Start of Material shown

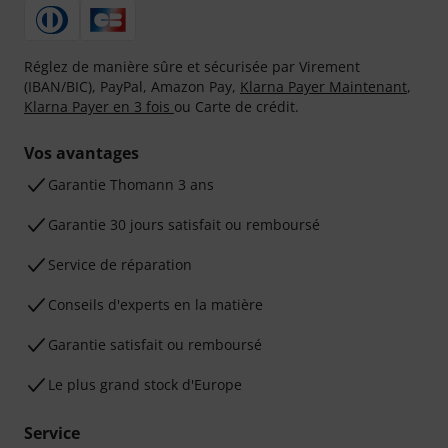
Réglez de manière sûre et sécurisée par Virement
(IBAN/BIC), PayPal, Amazon Pay,
Klarna Payer Maintenant
,
Klarna Payer en 3 fois
ou Carte de crédit.
Vos avantages
Ga­ran­tie Thomann 3 ans
Garantie 30 jours satisfait ou remboursé
Service de réparation
Conseils d'experts en la matière
Garantie satisfait ou remboursé
Le plus grand stock d'Europe
Service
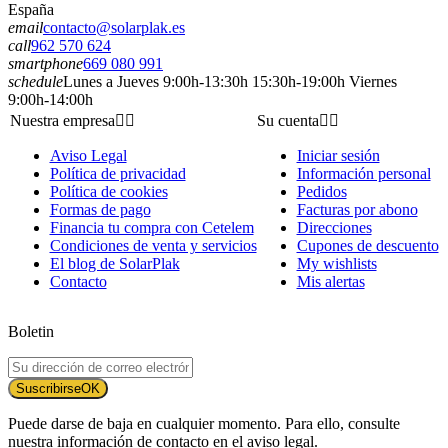
España
email
contacto@solarplak.es
call
962 570 624
smartphone
669 080 991
schedule
Lunes a Jueves 9:00h-13:30h 15:30h-19:00h Viernes
9:00h-14:00h
Nuestra empresa


Su cuenta


Aviso Legal
Iniciar sesión
Política de privacidad
Información personal
Política de cookies
Pedidos
Formas de pago
Facturas por abono
Financia tu compra con Cetelem
Direcciones
Condiciones de venta y servicios
Cupones de descuento
El blog de SolarPlak
My wishlists
Contacto
Mis alertas
Boletin
Suscribirse
OK
Puede darse de baja en cualquier momento. Para ello, consulte
nuestra información de contacto en el aviso legal.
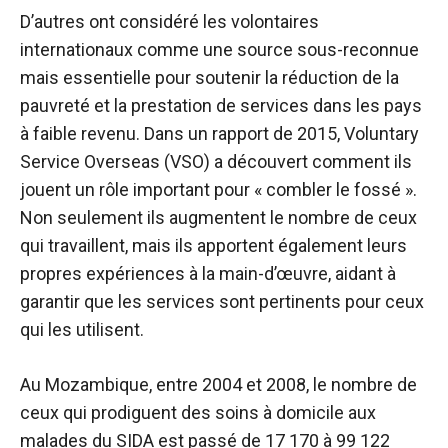
D’autres ont considéré les volontaires
internationaux comme une source sous-reconnue
mais essentielle pour soutenir la réduction de la
pauvreté et la prestation de services dans les pays
à faible revenu. Dans un rapport de 2015, Voluntary
Service Overseas (VSO) a découvert comment ils
jouent un rôle important pour « combler le fossé ».
Non seulement ils augmentent le nombre de ceux
qui travaillent, mais ils apportent également leurs
propres expériences à la main-d’œuvre, aidant à
garantir que les services sont pertinents pour ceux
qui les utilisent.
Au Mozambique, entre 2004 et 2008, le nombre de
ceux qui prodiguent des soins à domicile aux
malades du SIDA est passé de 17 170 à 99 122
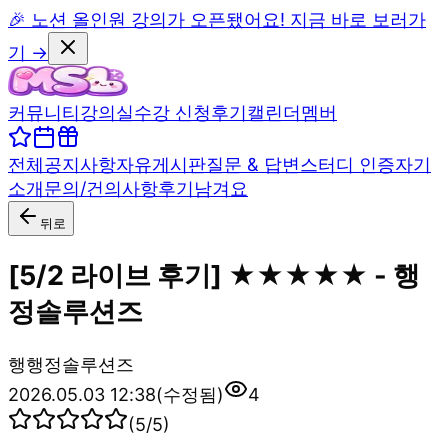
🎉 노션 올인원 강의가 오픈됐어요! 지금 바로 보러가
기 →
커뮤니티
강의실
수강 신청
후기
캘린더
멤버
전체
공지사항
자유게시판
질문 & 답변
스터디 인증
자기
소개
문의/건의사항
후기남겨요
뒤로
[5/2 라이브 후기] ★★★★★ - 행
정솔루션즈
행
행정솔루션즈
2026.05.03 12:38
(수정됨)
4
(
5
/5)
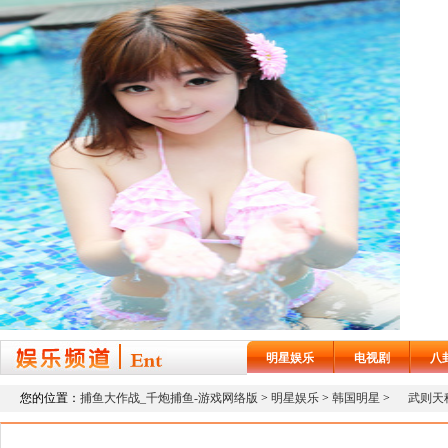
明星娱乐
电视剧
八
您的位置：
捕鱼大作战_千炮捕鱼-游戏网络版
>
明星娱乐
>
韩国明星
>
武则天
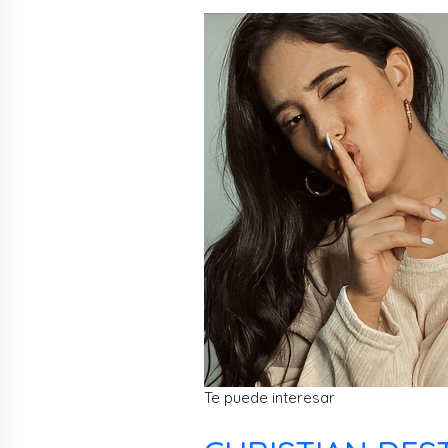
Te puede interesar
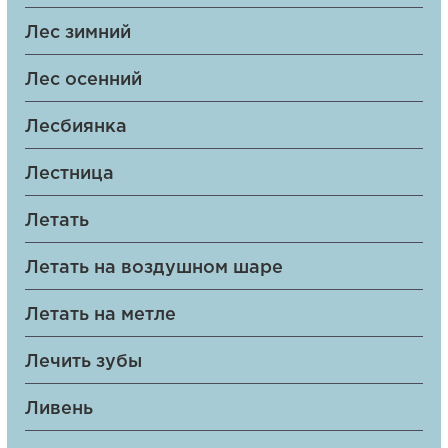
Лес зимний
Лес осенний
Лесбиянка
Лестница
Летать
Летать на воздушном шаре
Летать на метле
Лечить зубы
Ливень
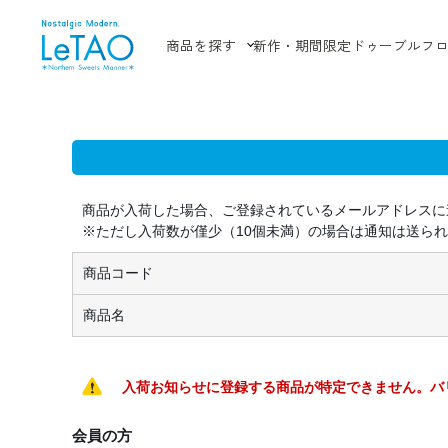
商品を探す
新作・期間限定
ドゥーブルフ
商品が入荷した場合、ご登録されているメールアドレスに
※ただし入荷数が僅少（10個未満）の場合は通知は送ら
商品コード
商品名
入荷お知らせに登録する商品が特定できません。バ
会員の方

End of Material shown

Work task:
Please repeat every record above exactly, but leave out the pictures.

Solution:
Réglez de manière sûre et sécurisée par Virement
(IBAN/BIC), PayPal, Amazon Pay,
Klarna Payer Maintenant
,
Klarna Payer en 3 fois
ou Carte de crédit.
Vos avantages
Ga­ran­tie Thomann 3 ans
Garantie 30 jours satisfait ou remboursé
Service de réparation
Conseils d'experts en la matière
Garantie satisfait ou remboursé
Le plus grand stock d'Europe
Service
España
email
contacto@solarplak.es
call
962 570 624
smartphone
669 080 991
schedule
Lunes a Jueves 9:00h-13:30h 15:30h-19:00h Viernes
9:00h-14:00h
Nuestra empresa


Su cuenta


Aviso Legal
Iniciar sesión
Política de privacidad
Información personal
Política de cookies
Pedidos
Formas de pago
Facturas por abono
Financia tu compra con Cetelem
Direcciones
Condiciones de venta y servicios
Cupones de descuento
El blog de SolarPlak
My wishlists
Contacto
Mis alertas
Boletin
Suscribirse
OK
Puede darse de baja en cualquier momento. Para ello, consulte
nuestra información de contacto en el aviso legal.
D’autres ont considéré les volontaires
internationaux comme une source sous-reconnue
mais essentielle pour soutenir la réduction de la
pauvreté et la prestation de services dans les pays
à faible revenu. Dans un rapport de 2015, Voluntary
Service Overseas (VSO) a découvert comment ils
jouent un rôle important pour « combler le fossé ».
Non seulement ils augmentent le nombre de ceux
qui travaillent, mais ils apportent également leurs
propres expériences à la main-d’œuvre, aidant à
garantir que les services sont pertinents pour ceux
qui les utilisent.
Au Mozambique, entre 2004 et 2008, le nombre de
ceux qui prodiguent des soins à domicile aux
malades du SIDA est passé de 17 170 à 99 122
🎉 노션 올인원 강의가 오픈됐어요! 지금 바로 보러가
기 →
커뮤니티
강의실
수강 신청
후기
캘린더
멤버
전체
공지사항
자유게시판
질문 & 답변
스터디 인증
자기
소개
문의/건의사항
후기남겨요
뒤로
[5/2 라이브 후기] ★★★★★ - 행
정솔루션즈
행
행정솔루션즈
2026.05.03 12:38
(수정됨)
4
(
5
/5)
明星娱乐
电视剧
八
您的位置：
捕鱼大作战_千炮捕鱼-游戏网络版
>
明星娱乐
>
韩国明星
>
武则天
Te puede interesar
Лес зимний
Лес осенний
Лесбиянка
Лестница
Летать
Летать на воздушном шаре
Летать на метле
Лечить зубы
Ливень
商品を探す
新作・期間限定
ドゥーブルフ
商品が入荷した場合、ご登録されているメールアドレスに
※ただし入荷数が僅少（10個未満）の場合は通知は送ら
商品コード
商品名
入荷お知らせに登録する商品が特定できません。バ
会員の方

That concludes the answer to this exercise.